On 03/13/2016 03:34 AM, Andy Chu wrote:
>> Unfortunately, the test suite needs as much work as the command
>> implementations do. :(
>>
>> Ok, backstory!
> 
> OK, thanks a lot for all the information!  That helps.  I will work on
> this.  I think a good initial goal is just to triage the tests that
> pass and make sure they don't regress (i.e. make it easy to run the
> tests, keep them green, and perhaps have a simple buildbot).

I fixed "make test_mv" last night. The problem is that
scripts/singleconfig.sh was creating a "mv" that acted like "cp". (I
should write up a blog entry explaining the plumbing. This may fix one
or two other tests, I haven't checked. It should change the "make tests"
build which tests the multiplexer version, which depends on make
menuconfig to tell it what to test.)

> For
> example, the factor bug is trivial but it's a lot easier to fix if you
> get feedback in an hour or so rather than a month later, when you have
> to load it back into your head.

Indeed, but I did most of the fix yesterday and can check it in today.

(I special cased "-" is the first character, to print out a -1 and skip
it, then the rest of the math is unsigned for the larger range. This
means that "-" by itself is treated as -1, I'm not sure how to catch
that without an ugly special case test for that...)

I also switched it to long long, which should make no difference on 64
bit plaforms (with current compilers, anyway; there's nothing STOPPING
128 bit long long the way they wrote LP64, but nobody does it). On 32
bit platforms, it slows it down up to 50%.

>> Really, I need a tests/pending. :(
> 
> Yeah I have some ideas about this.  I will try them out and send a
> patch.  I think there does need to be more than 2 categories as you
> say though, and perhaps more than kind of categorization.

Eventually it should all collapse back into one category, but there's a
lot of work to do between now and then. But tests/posix and tests/lsb
and such make a certain amount of sense, and that would both get us
tests/pending and not have to be undone later.

>> Building scripts to test each individual input is what the test suite is
>> all about. Figuring out what those inputs should _be_ (and the results
>> to expect) is, alas, work.
> 
> Right, it is work that the fuzzing should be able to piggy back on...
> so I was trying to find a way to leverage the existing test cases,
> pretty much like this:
> 
> http://lcamtuf.blogspot.com/2015/04/finding-bugs-in-sqlite-easy-way.html
> 
> But the difference is that unlike sqlite, fuzzing toybox could do
> arbitrarily bad things to your system, so it really needs to be
> sandboxed.  It gives really nasty inputs -- I wouldn't be surprised if
> it can crash the kernel too.

I have plans to sandbox it using
http://landley.net/aboriginal/about.html but haven't finished that yet
because Giant TODO List.

(If I go off to my corner and focus on my todo list, I vanish for
months. Things like sed and ps can easily soak up a couple months each.
If I prioritize interrupts, I jump from topic to topic and wind up with
giant heaps of half-finished stuff, but at least other people can sort
of follow along. :)

> Parsers in C are definitely the most likely successful targets for a
> fuzzer, and sed seems like the most complex parser in toybox so far.
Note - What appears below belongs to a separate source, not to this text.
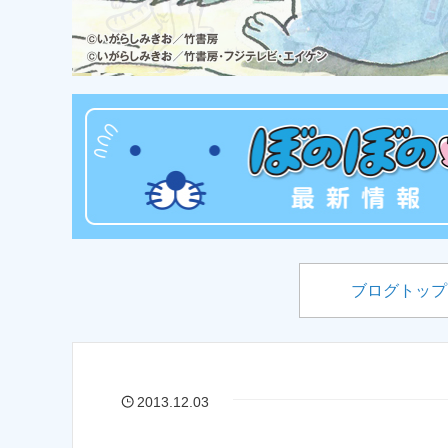
ブログトップ
2013.12.03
lib/args.c is a pretty complicated parser, and toys/*/find.c is also
moderately horrid in that regard (because it can't leverage lib/args to
do anything in a common way.)

I want to genericize find.c plumbing to have expr.c and maybe test.c do
parenthesization and prioritization and such the same way, but despite
sitting down to think it through more than once haven't come up with a
clean way to factor out the common code yet. I should just do expr.c and
then try to cleanup common code (if any) afterwards. (Yes there's an
expr.c in pending, and when I sat down to try to clean it up I hit
http://landley.net/notes-2014.html#02-12-2014 and then
http://landley.net/notes-2015.html#30-01-2015 and and it's on the todo
list.)

This might help:

ls -loSr toys/{android,example,other,lsb,posix}/*.c

The size of ps is partly illusory, I implemented "ps", "top", "iotop",
"pgrep", and "pkill" in the same command because I hadn't cleaned out
the common infrastructure to move it to lib/proc.c yet. (I should do
that. It can't use any of the GLOBALS/TT stuff and can't use any FLAG_
macros, because neither are available in lib. Oh, and it also shouldn't
ever check toys.which->name to see which command is running. I've got
that mostly cleaned out, need to factor it out into lib. It's on the
todo list.)

> The regex parsing seem to be handled by libraries, and I don't think
> those are instrumented (because they are in a shared library not
> compiled with afl-gcc).  I'm sure we can find a few more bugs though.

I'd prioritize musl and bionic. As far as I'm concerned uClibc is dead
(and uClibc-ng is necromancy, not a fresh start), and glibc is big iron
along with the rest of the GNU/nonsense.

>> There's also the fact that either the correct output or the input to use
>> is non-obvious. It's really easy for me to test things like grep by
>> going "grep -r xopen toys/pending". There's a lot of data for it to bite
>> on, and I can test ubuntu's version vs mine trivially and see where they
>> diverge.
> 
> Yeah there are definitely a lot of inputs beside the argv values, like
> the file system state and kernel state.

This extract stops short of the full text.